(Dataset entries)
══════

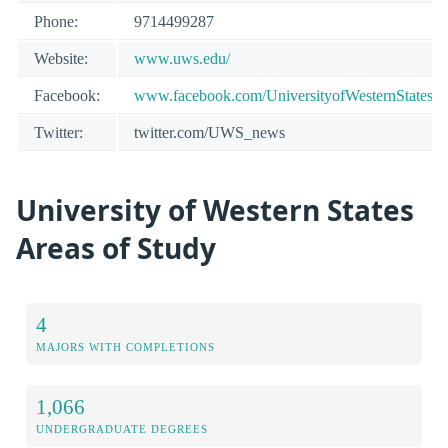
Phone:
9714499287
Website:
www.uws.edu/
Facebook:
www.facebook.com/UniversityofWesternStates
Twitter:
twitter.com/UWS_news
University of Western States
Areas of Study
4
MAJORS WITH COMPLETIONS
1,066
UNDERGRADUATE DEGREES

══════

__Work order__:
Give back every entry word for word, and drop the pictures as you go.

__Your response__:
Phone:
9714499287
Website:
www.uws.edu/
Facebook:
www.facebook.com/UniversityofWesternStates
Twitter:
twitter.com/UWS_news
University of Western States
Areas of Study
4
MAJORS WITH COMPLETIONS
1,066
UNDERGRADUATE DEGREES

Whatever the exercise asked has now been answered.